_Task description_. Every entry that follows should be output exactly, and every image in it left out.

[Saved data entries]

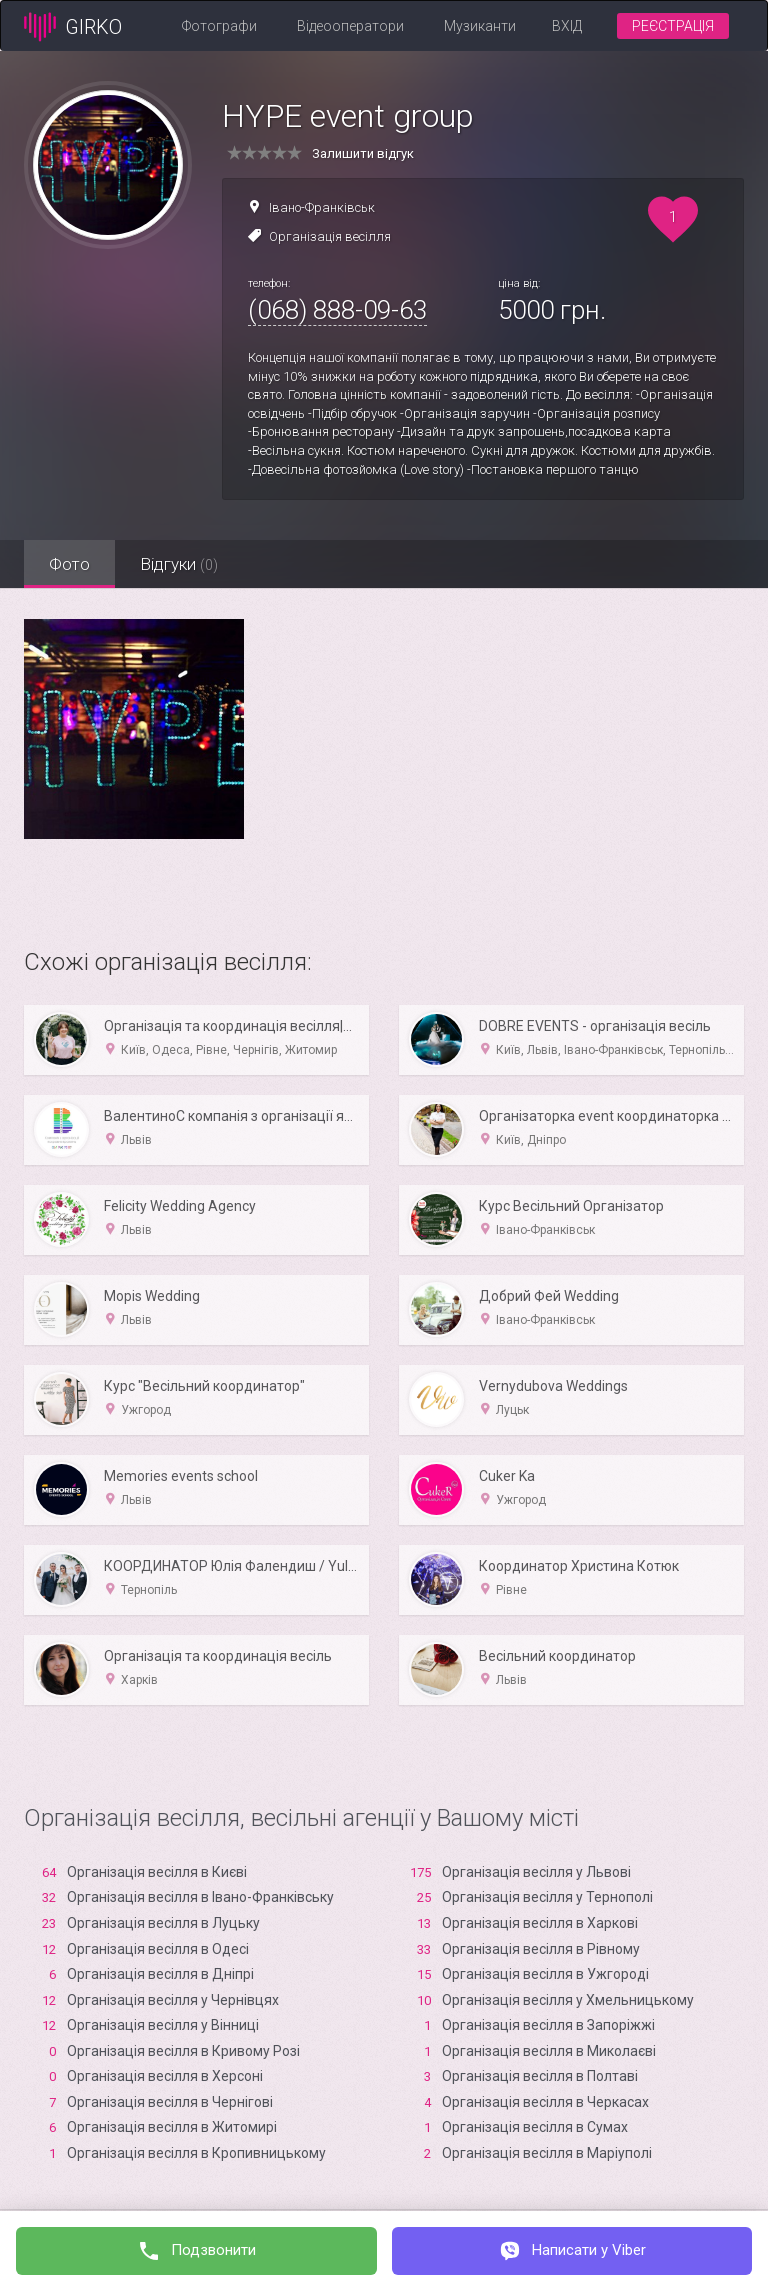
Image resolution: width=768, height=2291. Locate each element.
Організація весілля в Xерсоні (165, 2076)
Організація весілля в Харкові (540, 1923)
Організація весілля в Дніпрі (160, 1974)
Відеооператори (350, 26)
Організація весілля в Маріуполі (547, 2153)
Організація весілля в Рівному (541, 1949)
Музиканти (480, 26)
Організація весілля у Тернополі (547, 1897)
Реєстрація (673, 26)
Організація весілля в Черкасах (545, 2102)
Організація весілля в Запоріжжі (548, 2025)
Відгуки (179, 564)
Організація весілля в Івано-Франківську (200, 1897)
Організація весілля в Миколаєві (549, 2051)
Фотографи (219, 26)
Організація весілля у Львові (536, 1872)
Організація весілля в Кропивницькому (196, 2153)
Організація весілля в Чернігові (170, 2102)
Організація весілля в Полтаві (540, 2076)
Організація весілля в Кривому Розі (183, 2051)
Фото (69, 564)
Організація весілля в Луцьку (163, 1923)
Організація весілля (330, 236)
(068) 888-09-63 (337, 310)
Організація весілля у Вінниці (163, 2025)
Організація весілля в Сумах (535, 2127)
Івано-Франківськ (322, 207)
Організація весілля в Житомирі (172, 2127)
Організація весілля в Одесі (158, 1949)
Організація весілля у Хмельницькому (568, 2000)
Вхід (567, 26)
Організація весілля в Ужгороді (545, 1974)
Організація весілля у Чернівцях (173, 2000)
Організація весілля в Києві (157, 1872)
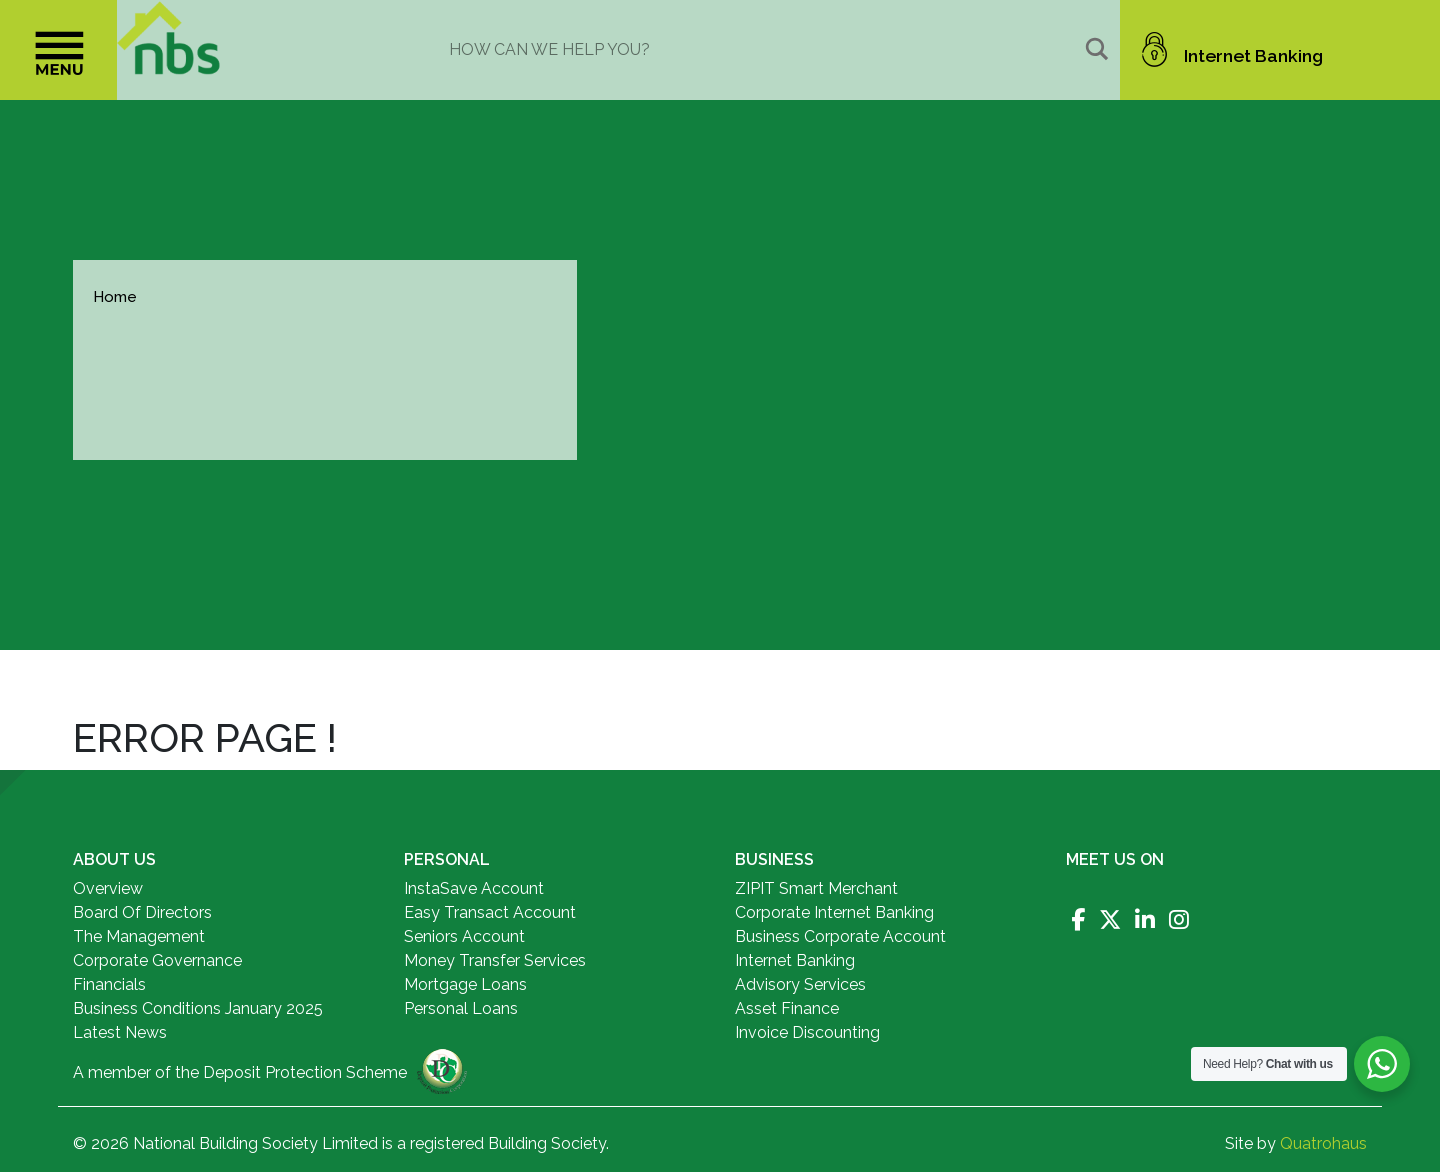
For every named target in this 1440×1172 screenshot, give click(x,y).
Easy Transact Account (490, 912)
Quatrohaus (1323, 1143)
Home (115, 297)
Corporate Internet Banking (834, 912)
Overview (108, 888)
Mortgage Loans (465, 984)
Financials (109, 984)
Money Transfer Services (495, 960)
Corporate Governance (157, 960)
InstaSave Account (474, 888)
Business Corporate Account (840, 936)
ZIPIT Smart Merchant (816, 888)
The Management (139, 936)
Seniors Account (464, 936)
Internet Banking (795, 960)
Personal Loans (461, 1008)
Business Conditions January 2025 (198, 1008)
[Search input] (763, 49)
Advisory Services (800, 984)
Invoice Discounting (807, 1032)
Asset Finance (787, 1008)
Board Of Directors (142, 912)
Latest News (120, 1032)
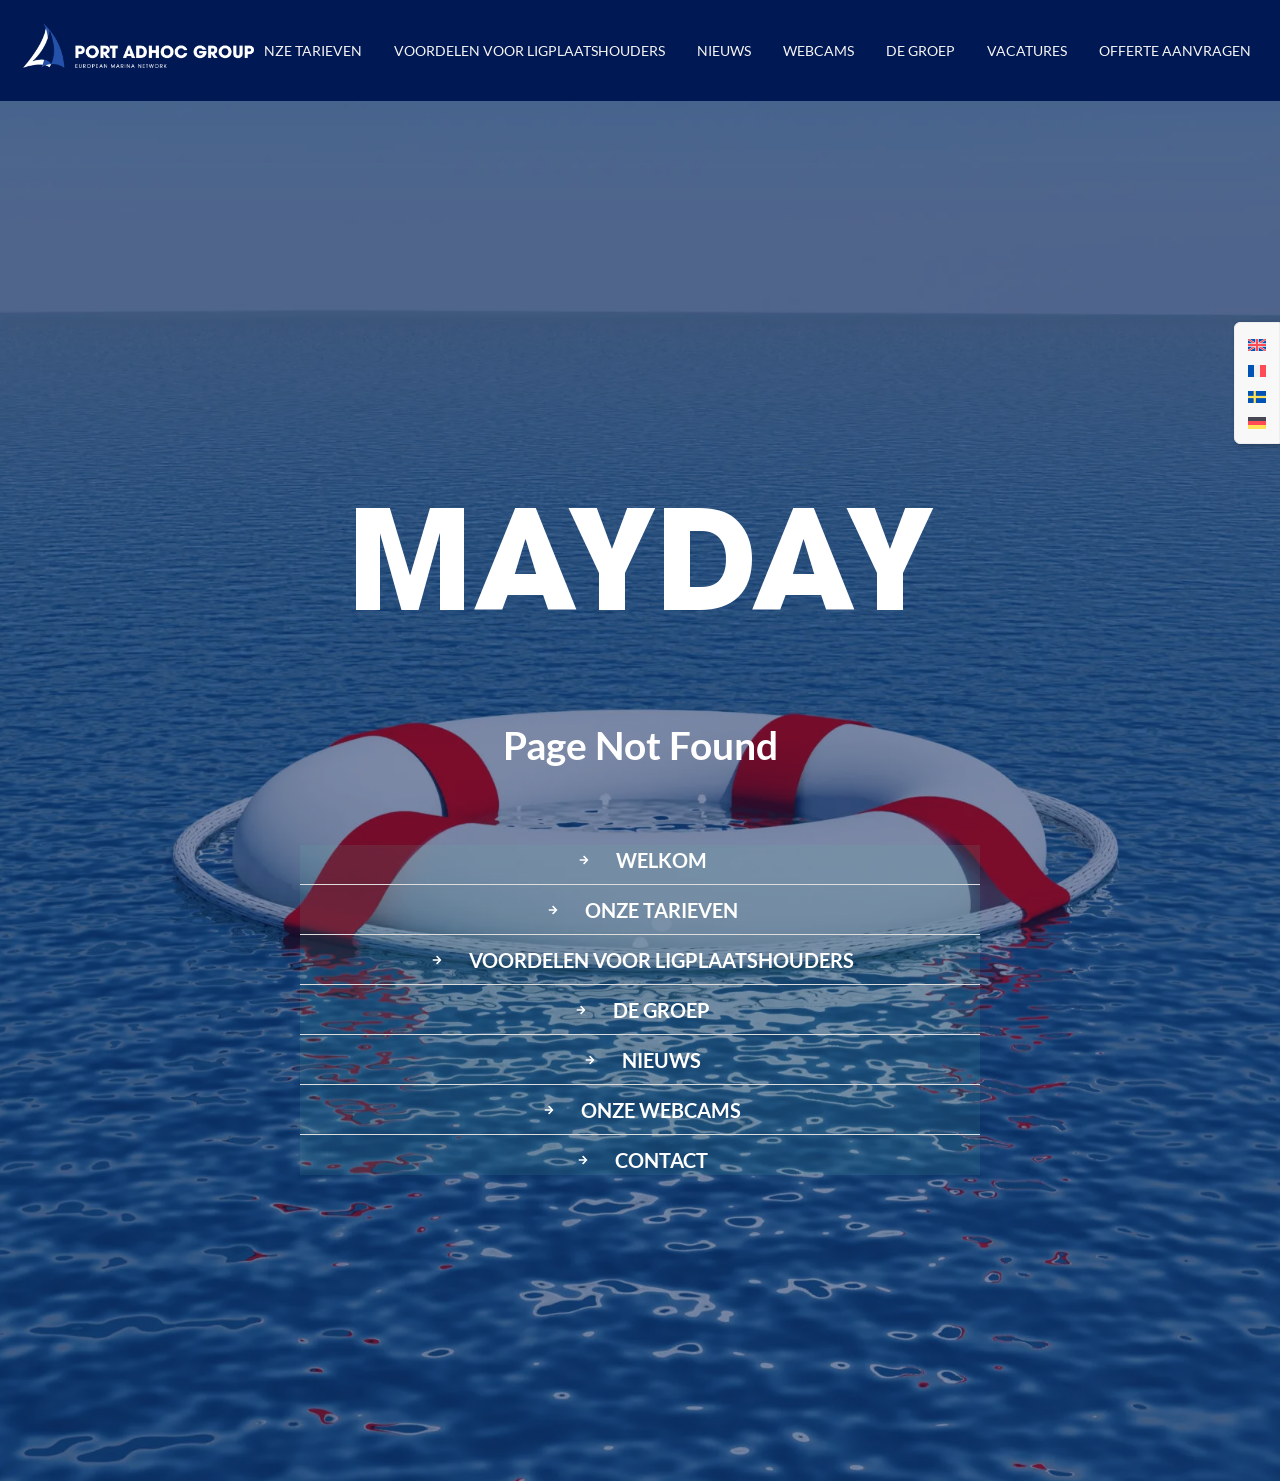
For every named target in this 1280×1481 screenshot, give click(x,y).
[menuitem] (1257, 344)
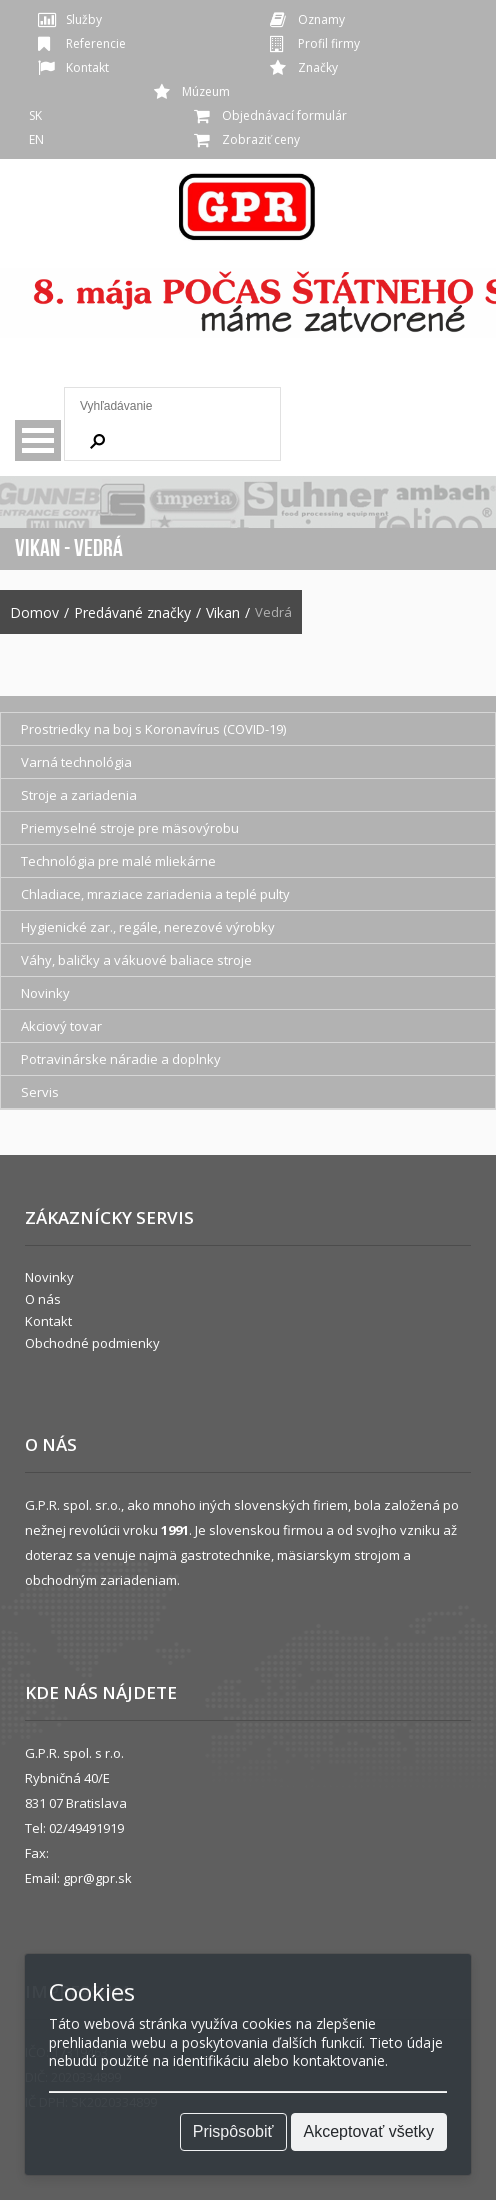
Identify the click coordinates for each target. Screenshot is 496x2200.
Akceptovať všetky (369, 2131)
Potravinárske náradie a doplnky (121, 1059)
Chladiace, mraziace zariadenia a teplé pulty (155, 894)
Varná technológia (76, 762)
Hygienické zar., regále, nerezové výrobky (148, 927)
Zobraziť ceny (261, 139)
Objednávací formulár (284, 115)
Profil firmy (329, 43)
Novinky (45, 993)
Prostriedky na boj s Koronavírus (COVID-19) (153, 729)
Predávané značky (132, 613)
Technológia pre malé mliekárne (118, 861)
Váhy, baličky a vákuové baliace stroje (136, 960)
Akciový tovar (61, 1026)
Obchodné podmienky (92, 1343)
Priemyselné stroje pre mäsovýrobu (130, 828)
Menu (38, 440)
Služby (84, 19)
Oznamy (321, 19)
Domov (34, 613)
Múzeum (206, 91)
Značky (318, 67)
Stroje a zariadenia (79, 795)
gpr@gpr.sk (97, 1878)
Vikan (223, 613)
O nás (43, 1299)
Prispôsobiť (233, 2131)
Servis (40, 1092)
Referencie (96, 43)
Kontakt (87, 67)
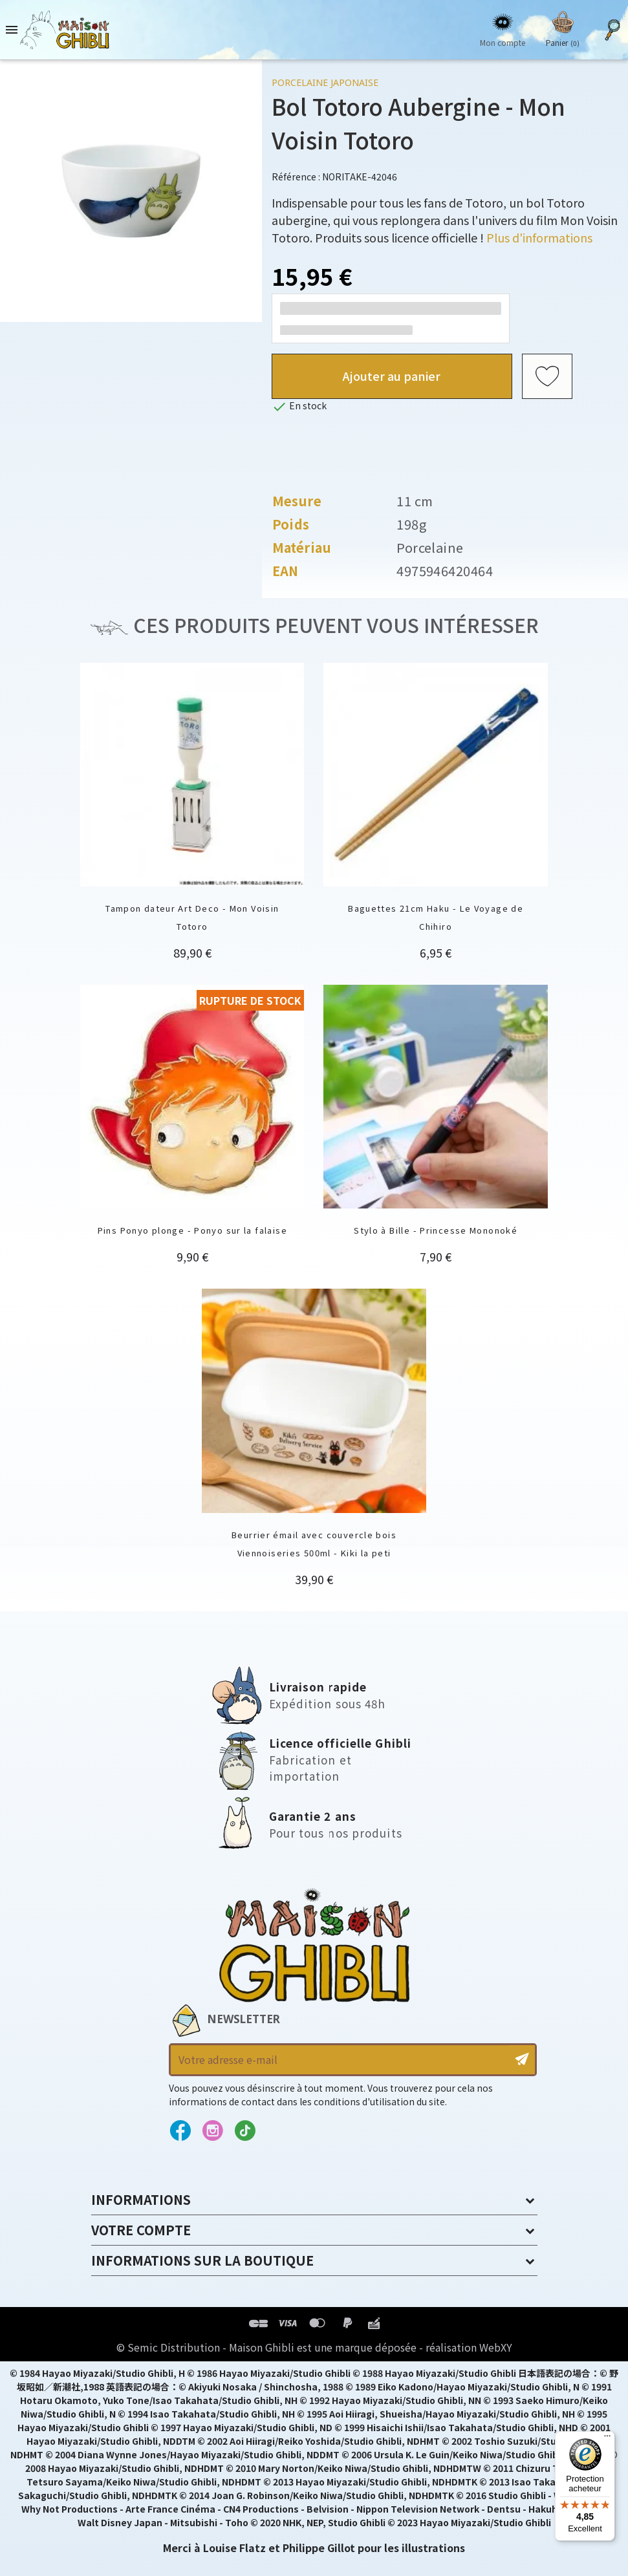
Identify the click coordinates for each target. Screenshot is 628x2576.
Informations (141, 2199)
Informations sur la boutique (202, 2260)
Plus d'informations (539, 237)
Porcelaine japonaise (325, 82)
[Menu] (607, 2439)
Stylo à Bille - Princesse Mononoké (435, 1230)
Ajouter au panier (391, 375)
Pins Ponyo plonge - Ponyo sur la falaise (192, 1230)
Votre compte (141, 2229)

_Result of the exercise_.
Image resolution: width=768, height=2291. Locate each element.
Організація весілля в Xерсоні (165, 2076)
Організація весілля в Харкові (540, 1923)
Організація весілля в Дніпрі (160, 1974)
Відеооператори (350, 26)
Організація весілля в Маріуполі (547, 2153)
Організація весілля в Рівному (541, 1949)
Музиканти (480, 26)
Організація весілля у Тернополі (547, 1897)
Реєстрація (673, 26)
Організація весілля в Черкасах (545, 2102)
Організація весілля в Запоріжжі (548, 2025)
Відгуки (179, 564)
Організація весілля в Івано-Франківську (200, 1897)
Організація весілля в Миколаєві (549, 2051)
Фотографи (219, 26)
Організація весілля у Львові (536, 1872)
Організація весілля в Кропивницькому (196, 2153)
Організація весілля в Чернігові (170, 2102)
Організація весілля в Полтаві (540, 2076)
Організація весілля в Кривому Розі (183, 2051)
Фото (69, 564)
Організація весілля в Луцьку (163, 1923)
Організація весілля (330, 236)
(068) 888-09-63 (337, 310)
Організація весілля у Вінниці (163, 2025)
Організація весілля в Сумах (535, 2127)
Івано-Франківськ (322, 207)
Організація весілля в Житомирі (172, 2127)
Організація весілля в Одесі (158, 1949)
Організація весілля у Хмельницькому (568, 2000)
Вхід (567, 26)
Організація весілля в Ужгороді (545, 1974)
Організація весілля у Чернівцях (173, 2000)
Організація весілля в Києві (157, 1872)
For every named target in this 1440×1172 screenshot, give click(x,y).
Easy Transact Account (490, 912)
Quatrohaus (1323, 1143)
Home (115, 297)
Corporate Internet Banking (834, 912)
Overview (108, 888)
Mortgage Loans (465, 984)
Financials (109, 984)
Money Transfer Services (495, 960)
Corporate Governance (157, 960)
InstaSave Account (474, 888)
Business Corporate Account (840, 936)
ZIPIT Smart Merchant (816, 888)
The Management (139, 936)
Seniors Account (464, 936)
Internet Banking (795, 960)
Personal Loans (461, 1008)
Business Conditions January 2025 (198, 1008)
[Search input] (763, 49)
Advisory Services (800, 984)
Invoice Discounting (807, 1032)
Asset Finance (787, 1008)
Board Of Directors (142, 912)
Latest News (120, 1032)
For every named target in this 1280×1481 screenshot, give click(x,y).
[menuitem] (1257, 344)
Identify the click coordinates for each target. Screenshot is 496x2200.
Akceptovať všetky (369, 2131)
Potravinárske náradie a doplnky (121, 1059)
Chladiace, mraziace zariadenia a teplé pulty (155, 894)
Varná technológia (76, 762)
Hygienické zar., regále, nerezové výrobky (148, 927)
Zobraziť ceny (261, 139)
Objednávací formulár (284, 115)
Profil firmy (329, 43)
Novinky (45, 993)
Prostriedky na boj s Koronavírus (COVID-19) (153, 729)
Predávané značky (132, 613)
Technológia pre malé mliekárne (118, 861)
Váhy, baličky a vákuové baliace stroje (136, 960)
Akciový tovar (61, 1026)
Obchodné podmienky (92, 1343)
Priemyselné stroje pre mäsovýrobu (130, 828)
Menu (38, 440)
Služby (84, 19)
Oznamy (321, 19)
Domov (34, 613)
Múzeum (206, 91)
Značky (318, 67)
Stroje a zariadenia (79, 795)
gpr@gpr.sk (97, 1878)
Vikan (223, 613)
O nás (43, 1299)
Prispôsobiť (233, 2131)
Servis (40, 1092)
Referencie (96, 43)
Kontakt (87, 67)
Identify the click coordinates for each target. Screenshot is 628x2576.
Informations (141, 2199)
Informations sur la boutique (202, 2260)
Plus d'informations (539, 237)
Porcelaine japonaise (325, 82)
[Menu] (607, 2439)
Stylo à Bille - Princesse Mononoké (435, 1230)
Ajouter au panier (391, 375)
Pins Ponyo plonge - Ponyo sur la falaise (192, 1230)
Votre compte (141, 2229)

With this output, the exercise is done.